> _PROBLEM TO WORK ON_:
If a line comes after the one containing "eventualmente em comum", leave it out; copy every line before it, and that line too, exactly as written, starting from the first line of the entries.

> _DATA SHOWN_:
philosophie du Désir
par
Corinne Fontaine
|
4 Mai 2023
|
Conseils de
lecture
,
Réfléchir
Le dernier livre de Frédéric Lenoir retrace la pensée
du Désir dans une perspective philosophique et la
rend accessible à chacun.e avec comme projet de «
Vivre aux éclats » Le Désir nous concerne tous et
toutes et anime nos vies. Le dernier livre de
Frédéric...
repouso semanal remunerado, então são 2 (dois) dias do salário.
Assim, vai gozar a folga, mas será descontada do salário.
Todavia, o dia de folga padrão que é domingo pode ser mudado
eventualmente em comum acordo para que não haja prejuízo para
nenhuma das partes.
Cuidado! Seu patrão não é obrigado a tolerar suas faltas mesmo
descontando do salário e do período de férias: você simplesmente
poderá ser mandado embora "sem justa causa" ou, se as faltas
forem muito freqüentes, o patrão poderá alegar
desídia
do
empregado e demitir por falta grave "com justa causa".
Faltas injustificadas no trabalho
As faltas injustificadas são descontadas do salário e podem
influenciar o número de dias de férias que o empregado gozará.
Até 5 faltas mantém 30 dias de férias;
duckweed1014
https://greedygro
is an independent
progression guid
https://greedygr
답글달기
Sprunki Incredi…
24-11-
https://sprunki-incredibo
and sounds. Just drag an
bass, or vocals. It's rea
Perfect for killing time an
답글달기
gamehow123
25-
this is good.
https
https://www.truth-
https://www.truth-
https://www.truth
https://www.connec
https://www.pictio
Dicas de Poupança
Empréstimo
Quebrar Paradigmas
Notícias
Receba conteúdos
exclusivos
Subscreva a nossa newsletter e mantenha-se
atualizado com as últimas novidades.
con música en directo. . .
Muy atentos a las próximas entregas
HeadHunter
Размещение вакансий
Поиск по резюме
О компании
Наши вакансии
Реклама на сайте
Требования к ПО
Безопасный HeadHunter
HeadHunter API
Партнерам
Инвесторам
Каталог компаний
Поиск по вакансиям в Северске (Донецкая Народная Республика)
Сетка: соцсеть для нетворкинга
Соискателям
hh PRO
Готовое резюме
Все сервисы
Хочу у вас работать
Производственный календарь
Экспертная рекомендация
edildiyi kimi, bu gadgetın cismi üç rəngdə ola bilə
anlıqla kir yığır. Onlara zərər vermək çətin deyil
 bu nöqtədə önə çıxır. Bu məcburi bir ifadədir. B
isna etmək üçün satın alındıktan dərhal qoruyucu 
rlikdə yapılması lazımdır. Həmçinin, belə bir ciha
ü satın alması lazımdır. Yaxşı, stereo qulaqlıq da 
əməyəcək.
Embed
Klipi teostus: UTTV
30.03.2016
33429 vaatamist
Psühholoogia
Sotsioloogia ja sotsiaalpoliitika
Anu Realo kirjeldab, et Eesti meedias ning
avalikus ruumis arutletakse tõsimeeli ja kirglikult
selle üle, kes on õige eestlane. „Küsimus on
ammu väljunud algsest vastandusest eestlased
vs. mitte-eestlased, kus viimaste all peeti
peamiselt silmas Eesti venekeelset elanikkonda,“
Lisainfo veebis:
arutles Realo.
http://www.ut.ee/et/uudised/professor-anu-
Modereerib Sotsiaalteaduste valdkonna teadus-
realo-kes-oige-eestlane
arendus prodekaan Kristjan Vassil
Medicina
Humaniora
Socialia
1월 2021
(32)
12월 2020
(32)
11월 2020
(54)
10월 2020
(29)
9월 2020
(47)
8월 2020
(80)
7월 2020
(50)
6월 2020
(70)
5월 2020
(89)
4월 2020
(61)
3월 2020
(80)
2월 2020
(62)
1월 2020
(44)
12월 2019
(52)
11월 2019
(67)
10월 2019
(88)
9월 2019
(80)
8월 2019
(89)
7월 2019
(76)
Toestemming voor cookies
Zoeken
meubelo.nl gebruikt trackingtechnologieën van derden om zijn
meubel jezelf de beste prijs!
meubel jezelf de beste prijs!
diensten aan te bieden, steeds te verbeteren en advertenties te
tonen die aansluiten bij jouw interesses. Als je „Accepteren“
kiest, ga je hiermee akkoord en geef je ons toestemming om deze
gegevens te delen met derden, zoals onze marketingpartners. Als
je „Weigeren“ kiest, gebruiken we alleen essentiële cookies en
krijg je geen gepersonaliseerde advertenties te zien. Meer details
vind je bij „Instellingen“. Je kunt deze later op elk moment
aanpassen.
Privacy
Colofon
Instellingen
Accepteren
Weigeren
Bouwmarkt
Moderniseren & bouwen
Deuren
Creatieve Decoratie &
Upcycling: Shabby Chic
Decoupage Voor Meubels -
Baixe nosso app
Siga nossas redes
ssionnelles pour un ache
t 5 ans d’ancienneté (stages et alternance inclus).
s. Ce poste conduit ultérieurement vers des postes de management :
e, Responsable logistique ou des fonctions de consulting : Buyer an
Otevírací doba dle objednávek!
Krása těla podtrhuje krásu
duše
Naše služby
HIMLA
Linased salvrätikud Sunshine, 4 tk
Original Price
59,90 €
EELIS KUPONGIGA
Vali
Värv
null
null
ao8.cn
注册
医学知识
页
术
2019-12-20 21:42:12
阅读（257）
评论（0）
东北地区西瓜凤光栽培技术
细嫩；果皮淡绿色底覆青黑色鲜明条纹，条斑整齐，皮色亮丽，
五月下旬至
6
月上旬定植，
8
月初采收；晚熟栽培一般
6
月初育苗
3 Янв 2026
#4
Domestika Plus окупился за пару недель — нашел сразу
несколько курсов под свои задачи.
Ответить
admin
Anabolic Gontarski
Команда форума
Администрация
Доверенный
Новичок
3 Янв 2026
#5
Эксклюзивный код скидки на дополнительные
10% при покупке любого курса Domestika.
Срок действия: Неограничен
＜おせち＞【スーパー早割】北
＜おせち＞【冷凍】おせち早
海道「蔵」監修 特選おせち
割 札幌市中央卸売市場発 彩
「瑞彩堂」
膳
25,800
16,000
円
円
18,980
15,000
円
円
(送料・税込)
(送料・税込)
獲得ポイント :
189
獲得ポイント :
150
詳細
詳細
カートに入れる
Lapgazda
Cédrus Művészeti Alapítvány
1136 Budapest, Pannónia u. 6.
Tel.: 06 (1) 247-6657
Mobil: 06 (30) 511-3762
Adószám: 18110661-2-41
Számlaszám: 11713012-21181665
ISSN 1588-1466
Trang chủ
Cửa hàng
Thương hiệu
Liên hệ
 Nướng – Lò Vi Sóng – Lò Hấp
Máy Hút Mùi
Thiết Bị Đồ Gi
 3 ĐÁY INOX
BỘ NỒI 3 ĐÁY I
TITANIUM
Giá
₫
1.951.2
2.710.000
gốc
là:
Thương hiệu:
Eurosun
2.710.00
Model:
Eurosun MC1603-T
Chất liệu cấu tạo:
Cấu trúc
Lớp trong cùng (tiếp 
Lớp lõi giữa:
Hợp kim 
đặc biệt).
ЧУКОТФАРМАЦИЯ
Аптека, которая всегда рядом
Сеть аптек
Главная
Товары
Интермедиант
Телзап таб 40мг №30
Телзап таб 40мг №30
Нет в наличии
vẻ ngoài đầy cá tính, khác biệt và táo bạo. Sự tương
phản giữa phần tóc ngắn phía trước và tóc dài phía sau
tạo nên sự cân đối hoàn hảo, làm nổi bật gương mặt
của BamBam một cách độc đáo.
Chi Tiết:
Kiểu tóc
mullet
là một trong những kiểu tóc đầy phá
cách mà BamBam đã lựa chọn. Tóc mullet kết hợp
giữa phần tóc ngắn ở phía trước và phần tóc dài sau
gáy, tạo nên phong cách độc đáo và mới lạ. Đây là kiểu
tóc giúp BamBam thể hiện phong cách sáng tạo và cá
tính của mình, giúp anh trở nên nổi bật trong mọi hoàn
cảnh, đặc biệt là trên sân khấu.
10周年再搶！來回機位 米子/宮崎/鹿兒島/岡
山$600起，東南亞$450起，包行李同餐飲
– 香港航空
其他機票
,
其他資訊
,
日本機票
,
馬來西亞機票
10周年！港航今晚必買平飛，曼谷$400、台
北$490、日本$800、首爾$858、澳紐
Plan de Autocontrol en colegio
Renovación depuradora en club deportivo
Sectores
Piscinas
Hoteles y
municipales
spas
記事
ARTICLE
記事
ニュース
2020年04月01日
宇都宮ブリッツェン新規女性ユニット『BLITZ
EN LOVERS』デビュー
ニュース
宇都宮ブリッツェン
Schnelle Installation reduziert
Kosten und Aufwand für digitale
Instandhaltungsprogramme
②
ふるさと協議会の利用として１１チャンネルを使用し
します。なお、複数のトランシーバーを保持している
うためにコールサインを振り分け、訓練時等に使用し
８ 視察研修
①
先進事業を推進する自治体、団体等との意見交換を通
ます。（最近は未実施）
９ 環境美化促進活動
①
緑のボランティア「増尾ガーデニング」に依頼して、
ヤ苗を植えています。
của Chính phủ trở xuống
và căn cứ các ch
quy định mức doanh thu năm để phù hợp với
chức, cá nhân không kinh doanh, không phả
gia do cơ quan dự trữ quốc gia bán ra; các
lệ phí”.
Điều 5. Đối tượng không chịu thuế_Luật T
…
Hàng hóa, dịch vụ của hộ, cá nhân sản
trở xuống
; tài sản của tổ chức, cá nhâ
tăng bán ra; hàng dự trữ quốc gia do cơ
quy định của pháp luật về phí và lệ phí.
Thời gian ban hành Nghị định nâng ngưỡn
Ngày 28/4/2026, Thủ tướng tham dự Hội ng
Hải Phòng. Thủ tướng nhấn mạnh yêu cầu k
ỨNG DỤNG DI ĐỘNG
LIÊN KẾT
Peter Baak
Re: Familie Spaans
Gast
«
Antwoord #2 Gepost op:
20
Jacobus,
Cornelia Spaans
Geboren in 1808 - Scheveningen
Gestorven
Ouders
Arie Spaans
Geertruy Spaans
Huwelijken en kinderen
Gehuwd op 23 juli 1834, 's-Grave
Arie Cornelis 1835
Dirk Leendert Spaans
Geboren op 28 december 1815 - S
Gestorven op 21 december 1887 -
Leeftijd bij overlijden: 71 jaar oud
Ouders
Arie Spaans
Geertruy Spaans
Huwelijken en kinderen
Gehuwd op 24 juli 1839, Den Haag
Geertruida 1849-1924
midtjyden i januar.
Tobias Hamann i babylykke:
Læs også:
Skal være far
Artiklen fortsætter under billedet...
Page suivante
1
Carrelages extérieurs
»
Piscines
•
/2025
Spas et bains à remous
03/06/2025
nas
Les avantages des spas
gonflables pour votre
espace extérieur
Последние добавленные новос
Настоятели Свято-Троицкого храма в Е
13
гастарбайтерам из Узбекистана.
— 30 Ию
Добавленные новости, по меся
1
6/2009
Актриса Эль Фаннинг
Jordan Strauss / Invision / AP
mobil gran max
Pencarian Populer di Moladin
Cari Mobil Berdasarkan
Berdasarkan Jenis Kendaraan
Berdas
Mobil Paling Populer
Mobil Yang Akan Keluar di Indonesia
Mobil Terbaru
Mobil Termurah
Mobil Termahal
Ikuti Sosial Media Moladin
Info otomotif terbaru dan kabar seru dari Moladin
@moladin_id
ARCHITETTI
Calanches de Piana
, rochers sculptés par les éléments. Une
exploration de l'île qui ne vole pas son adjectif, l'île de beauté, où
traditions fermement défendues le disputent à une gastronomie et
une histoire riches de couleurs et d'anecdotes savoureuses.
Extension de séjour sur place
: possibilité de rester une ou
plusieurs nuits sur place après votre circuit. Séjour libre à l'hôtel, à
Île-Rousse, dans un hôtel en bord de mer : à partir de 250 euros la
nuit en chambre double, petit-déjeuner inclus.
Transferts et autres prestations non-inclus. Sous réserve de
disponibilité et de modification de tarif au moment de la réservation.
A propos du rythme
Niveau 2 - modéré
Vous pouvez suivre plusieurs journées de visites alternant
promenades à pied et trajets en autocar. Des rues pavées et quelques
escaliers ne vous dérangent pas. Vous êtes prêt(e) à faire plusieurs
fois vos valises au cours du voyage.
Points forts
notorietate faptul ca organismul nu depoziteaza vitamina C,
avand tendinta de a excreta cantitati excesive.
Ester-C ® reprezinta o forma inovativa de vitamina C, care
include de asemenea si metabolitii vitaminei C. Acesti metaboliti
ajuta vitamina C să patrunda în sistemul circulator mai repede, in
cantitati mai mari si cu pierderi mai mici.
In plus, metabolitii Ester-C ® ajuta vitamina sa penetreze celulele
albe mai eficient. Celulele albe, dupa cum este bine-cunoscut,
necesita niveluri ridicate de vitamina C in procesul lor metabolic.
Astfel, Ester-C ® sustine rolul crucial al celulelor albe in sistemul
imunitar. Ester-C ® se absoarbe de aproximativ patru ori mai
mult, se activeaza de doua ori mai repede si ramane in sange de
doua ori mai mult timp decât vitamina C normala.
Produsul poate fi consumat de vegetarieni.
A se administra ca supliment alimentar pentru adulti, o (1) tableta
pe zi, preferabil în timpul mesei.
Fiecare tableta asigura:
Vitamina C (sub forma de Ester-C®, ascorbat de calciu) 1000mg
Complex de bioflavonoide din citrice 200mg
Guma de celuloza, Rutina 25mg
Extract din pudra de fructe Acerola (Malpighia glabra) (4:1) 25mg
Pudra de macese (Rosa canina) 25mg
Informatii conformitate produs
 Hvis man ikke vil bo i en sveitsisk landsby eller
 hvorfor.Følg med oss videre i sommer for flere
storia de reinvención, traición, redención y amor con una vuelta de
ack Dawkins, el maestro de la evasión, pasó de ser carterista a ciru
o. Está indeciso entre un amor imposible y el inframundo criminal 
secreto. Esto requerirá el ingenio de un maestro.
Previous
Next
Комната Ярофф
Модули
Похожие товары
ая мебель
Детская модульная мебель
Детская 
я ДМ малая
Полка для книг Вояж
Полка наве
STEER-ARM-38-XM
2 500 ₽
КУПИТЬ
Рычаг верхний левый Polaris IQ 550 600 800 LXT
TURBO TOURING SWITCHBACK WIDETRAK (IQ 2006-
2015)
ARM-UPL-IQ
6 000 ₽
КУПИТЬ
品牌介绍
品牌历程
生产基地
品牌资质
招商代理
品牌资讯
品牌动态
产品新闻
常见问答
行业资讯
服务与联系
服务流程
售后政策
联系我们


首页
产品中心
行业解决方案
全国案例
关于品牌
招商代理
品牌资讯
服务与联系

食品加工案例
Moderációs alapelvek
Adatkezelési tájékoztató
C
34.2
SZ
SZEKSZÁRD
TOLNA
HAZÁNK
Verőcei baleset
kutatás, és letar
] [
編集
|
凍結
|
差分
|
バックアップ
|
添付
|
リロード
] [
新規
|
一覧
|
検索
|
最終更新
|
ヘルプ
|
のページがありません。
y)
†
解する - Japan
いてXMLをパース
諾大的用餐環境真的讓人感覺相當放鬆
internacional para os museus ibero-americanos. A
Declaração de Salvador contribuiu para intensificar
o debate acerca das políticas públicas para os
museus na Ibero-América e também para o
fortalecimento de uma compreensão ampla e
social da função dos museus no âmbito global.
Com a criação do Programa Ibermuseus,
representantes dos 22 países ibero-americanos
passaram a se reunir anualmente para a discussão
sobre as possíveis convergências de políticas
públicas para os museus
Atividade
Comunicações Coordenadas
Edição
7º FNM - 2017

> _TASK OUTPUT_:
philosophie du Désir
par
Corinne Fontaine
|
4 Mai 2023
|
Conseils de
lecture
,
Réfléchir
Le dernier livre de Frédéric Lenoir retrace la pensée
du Désir dans une perspective philosophique et la
rend accessible à chacun.e avec comme projet de «
Vivre aux éclats » Le Désir nous concerne tous et
toutes et anime nos vies. Le dernier livre de
Frédéric...
repouso semanal remunerado, então são 2 (dois) dias do salário.
Assim, vai gozar a folga, mas será descontada do salário.
Todavia, o dia de folga padrão que é domingo pode ser mudado
eventualmente em comum acordo para que não haja prejuízo para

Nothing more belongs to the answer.